For models with the vector dimension provided, set the embedding_dim parameter of DocumentStore to the model's vector dimension like this:

...
components:
  - name: DocumentStore
    type: DeepsetCloudDocumentStore 
    params:
      embedding_dim: 1024 #Here you specify the vector dimension of the Retriever model
  - name: Retriever 
    type: EmbeddingRetriever 
    params:
      document_store: DocumentStore
      embedding_model: intfloat/e5-large-v2 #This model's vector dimension is 1024, as set in embedding_dim of DocumentStore
      top_k: 20 # The number of results to return

It's best to try out different models and see what works best for your data.

Ranker Models

This table lists models you can use with SentenceTransformersRanker to rank documents.

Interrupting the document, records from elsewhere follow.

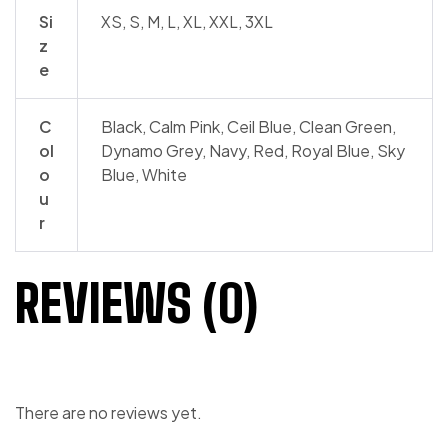
Si
XS, S, M, L, XL, XXL, 3XL
z
e
C
Black, Calm Pink, Ceil Blue, Clean Green,
ol
Dynamo Grey, Navy, Red, Royal Blue, Sky
o
Blue, White
u
r
REVIEWS (0)
There are no reviews yet.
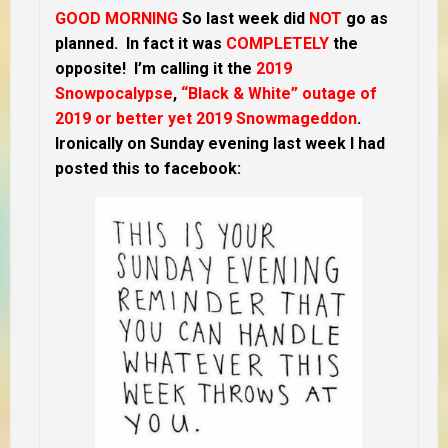
GOOD MORNING
So last week did
NOT
go as
planned. In fact it was
COMPLETELY
the
opposite! I’m calling it the
2019
Snowpocalypse
,
“Black & White” outage of
2019 or better yet 2019 Snowmageddon
.
Ironically on Sunday evening last week I had
posted this to facebook:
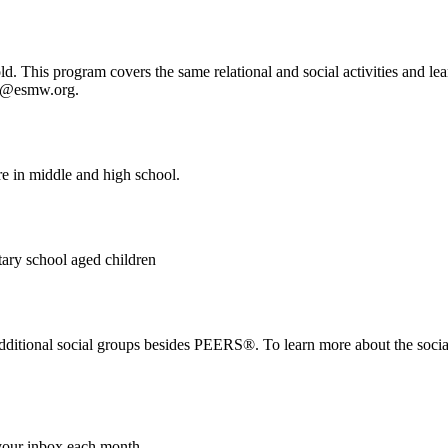
 This program covers the same relational and social activities and lea
fo@esmw.org.
e in middle and high school.
tary school aged children
itional social groups besides PEERS®. To learn more about the social 
 your inbox each month.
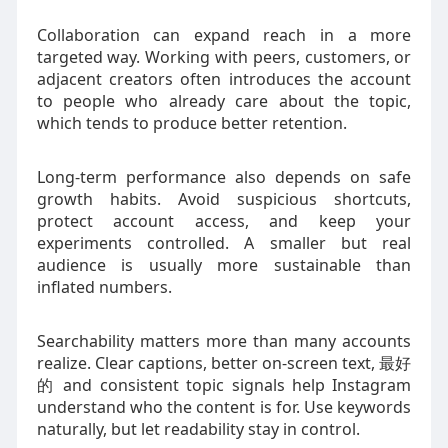
Collaboration can expand reach in a more
targeted way. Working with peers, customers, or
adjacent creators often introduces the account
to people who already care about the topic,
which tends to produce better retention.
Long-term performance also depends on safe
growth habits. Avoid suspicious shortcuts,
protect account access, and keep your
experiments controlled. A smaller but real
audience is usually more sustainable than
inflated numbers.
Searchability matters more than many accounts
realize. Clear captions, better on-screen text, 最好
的 and consistent topic signals help Instagram
understand who the content is for. Use keywords
naturally, but let readability stay in control.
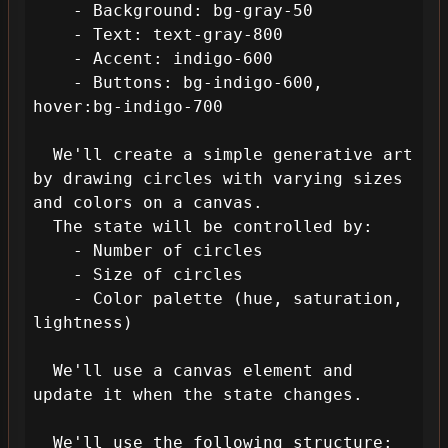
    - Background: bg-gray-50

    - Text: text-gray-800

    - Accent: indigo-600

    - Buttons: bg-indigo-600, 
hover:bg-indigo-700

  We'll create a simple generative art 
by drawing circles with varying sizes 
and colors on a canvas. 

  The state will be controlled by:

    - Number of circles

    - Size of circles

    - Color palette (hue, saturation, 
lightness)

  We'll use a canvas element and 
update it when the state changes.

  We'll use the following structure:
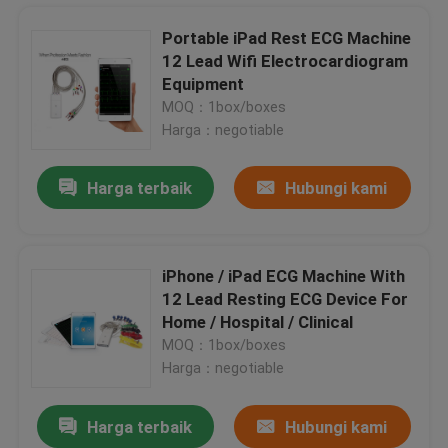
Portable iPad Rest ECG Machine
12 Lead Wifi Electrocardiogram
Home Bluetooth 12 Channel ECG Machine , Portable iPad ECG Recorder
Equipment
Personal Electrocardiogram iPad ECG Machine , Wireless ECG Monitoring
MOQ：1box/boxes
12 Channel PC Based Treadmill ECG ST Segment Cardiofax ECG Machine
Harga：negotiable
Resting PC Based ECG Portable electrocardiogram equipment For Medical
Harga terbaik
Hubungi kami
Pocket 3 Channel Holter ECG 12-Lead Portable ECG Monitors , Ambulatory ECG Monitoring
electrocardiogram test wifi ipad ECG recorder , Pocket ecg machine
Portable PC Based ECG With USB ECG for PC WINDOWS CV200
iPhone / iPad ECG Machine With
Portable Wifi ECG Recorder Small Resting ECG Equipment Heart Rate Monitor
12 Lead Resting ECG Device For
iOS ECG Diagnostic Device Portable Electrocardiogram Monitor For Medical
Rumah
Home / Hospital / Clinical
Personal Handheld ECG Machine Twelve channel iPhone ECG Automatic Interpretive
MOQ：1box/boxes
Hospital Handheld ECG Machine Bluetooth Digital Electrocardiograph
Harga：negotiable
Produk
Bluetooth Echocardiography Machines Pocket EKG Device Untuk iOS Mobile Device Diagnostic
Harga terbaik
Hubungi kami
ISO Handheld ECG Machine Wireless 12 channel wifi electrocardiogram equipment
Tentang kami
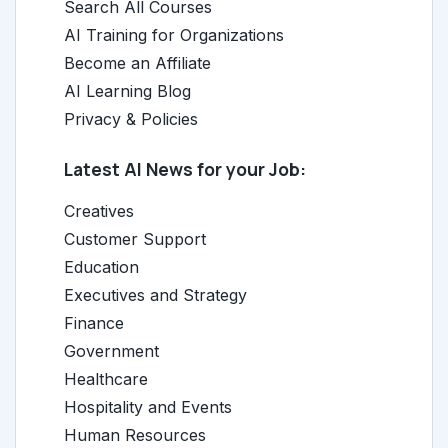
Search All Courses
AI Training for Organizations
Become an Affiliate
AI Learning Blog
Privacy & Policies
Latest AI News for your Job:
Creatives
Customer Support
Education
Executives and Strategy
Finance
Government
Healthcare
Hospitality and Events
Human Resources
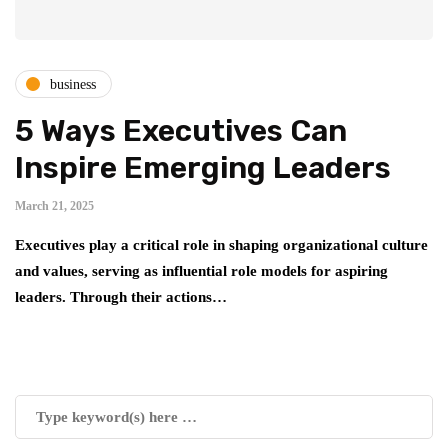
business
5 Ways Executives Can
Inspire Emerging Leaders
March 21, 2025
Executives play a critical role in shaping organizational culture
and values, serving as influential role models for aspiring
leaders. Through their actions…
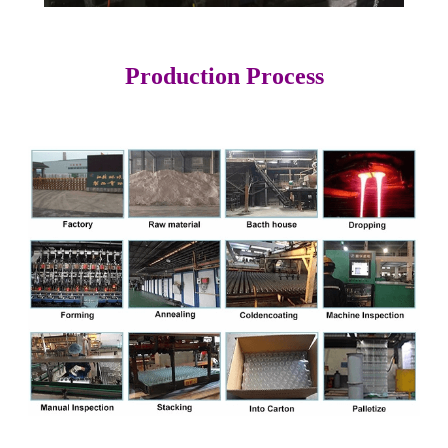
Production Process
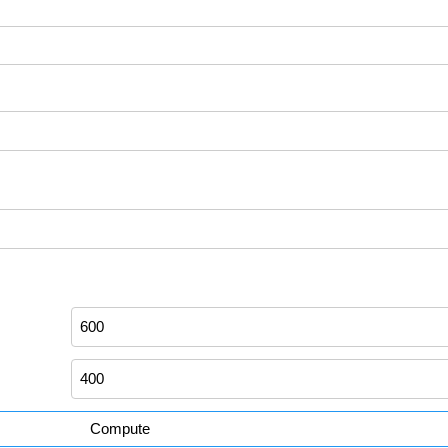
Compute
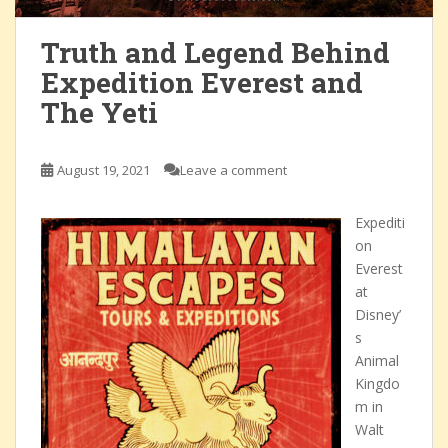
Truth and Legend Behind
Expedition Everest and
The Yeti
August 19, 2021
Leave a comment
Expediti
on
Everest
at
Disney’
s
Animal
Kingdo
m in
Walt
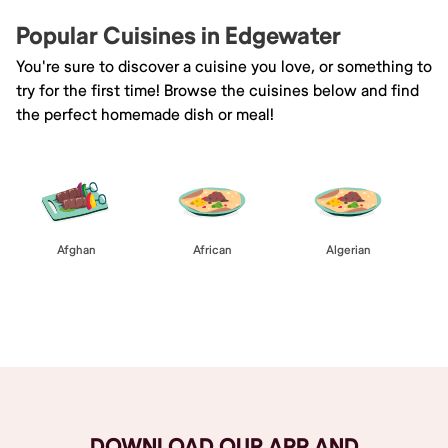
Popular Cuisines in Edgewater
You're sure to discover a cuisine you love, or something to
try for the first time! Browse the cuisines below and find
the perfect homemade dish or meal!
Afghan
African
Algerian
Browse All
DOWNLOAD OUR APP AND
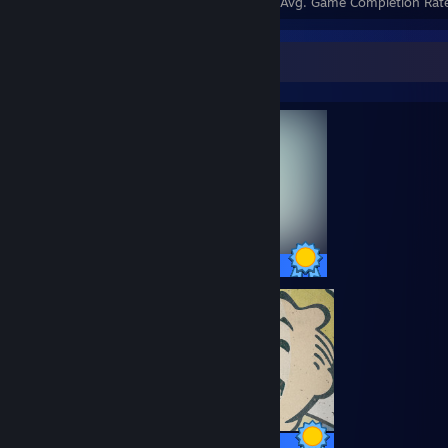
Achievements
Perfect Games
Avg. Game Completion Rat
Completionist Showcase
78 / 78 Achievements
84 / 84 Achievements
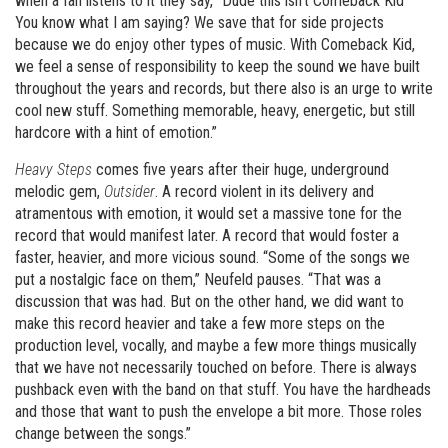
when a fan listens to it they say, “Dude this isn’t Comeback Kid”
You know what I am saying? We save that for side projects
because we do enjoy other types of music. With Comeback Kid,
we feel a sense of responsibility to keep the sound we have built
throughout the years and records, but there also is an urge to write
cool new stuff. Something memorable, heavy, energetic, but still
hardcore with a hint of emotion.”
Heavy Steps
comes five years after their huge, underground
melodic gem,
Outsider
. A record violent in its delivery and
atramentous with emotion, it would set a massive tone for the
record that would manifest later. A record that would foster a
faster, heavier, and more vicious sound. “Some of the songs we
put a nostalgic face on them,” Neufeld pauses. “That was a
discussion that was had. But on the other hand, we did want to
make this record heavier and take a few more steps on the
production level, vocally, and maybe a few more things musically
that we have not necessarily touched on before. There is always
pushback even with the band on that stuff. You have the hardheads
and those that want to push the envelope a bit more. Those roles
change between the songs.”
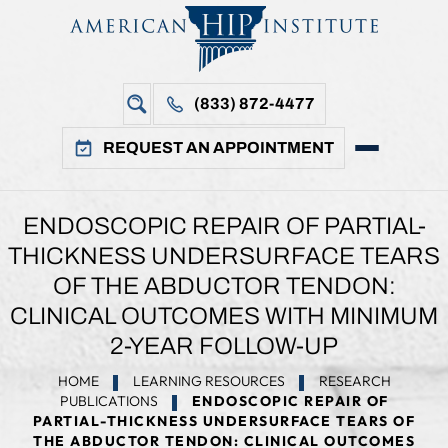
(833) 872-4477
REQUEST AN APPOINTMENT
ENDOSCOPIC REPAIR OF PARTIAL-
THICKNESS UNDERSURFACE TEARS
OF THE ABDUCTOR TENDON:
CLINICAL OUTCOMES WITH MINIMUM
2-YEAR FOLLOW-UP
HOME
LEARNING RESOURCES
RESEARCH
PUBLICATIONS
ENDOSCOPIC REPAIR OF
PARTIAL-THICKNESS UNDERSURFACE TEARS OF
THE ABDUCTOR TENDON: CLINICAL OUTCOMES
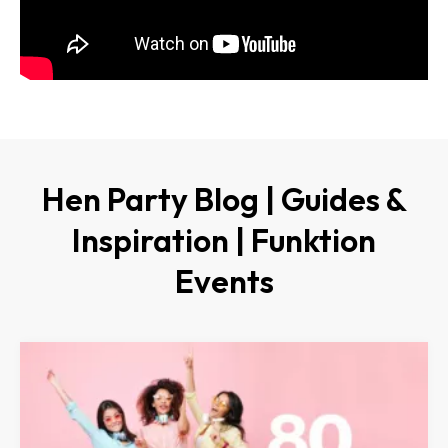
Hen Party Blog | Guides &
Inspiration | Funktion
Events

Model	Description	Language
intfloat/simlm-msmarco-reranker	The best ranker model currently available.	English
cross-encoder/ms-marco-MiniLM-L-12-v2	A slightly bigger and slower model.	English
cross-encoder/ms-marco-MiniLM-L-6-v2	Slightly faster than ms-marco-MiniLM-L-12-v2	English
svalabs/cross-electra-ms-marco-german-uncased	In our practice, this is the best model for Geman.	German
jeffwan/mmarco-mMiniLMv2-L12-H384-v1	A quite fast, multilingual model.	Multilingual

These are the recommended models for CohereRanker:

Model	Language
rerank-english-v2.0	English
rerank-multilingual-v2.0	Multilingual

For EmbeddingRanker, we recommend the same models as for retrieval.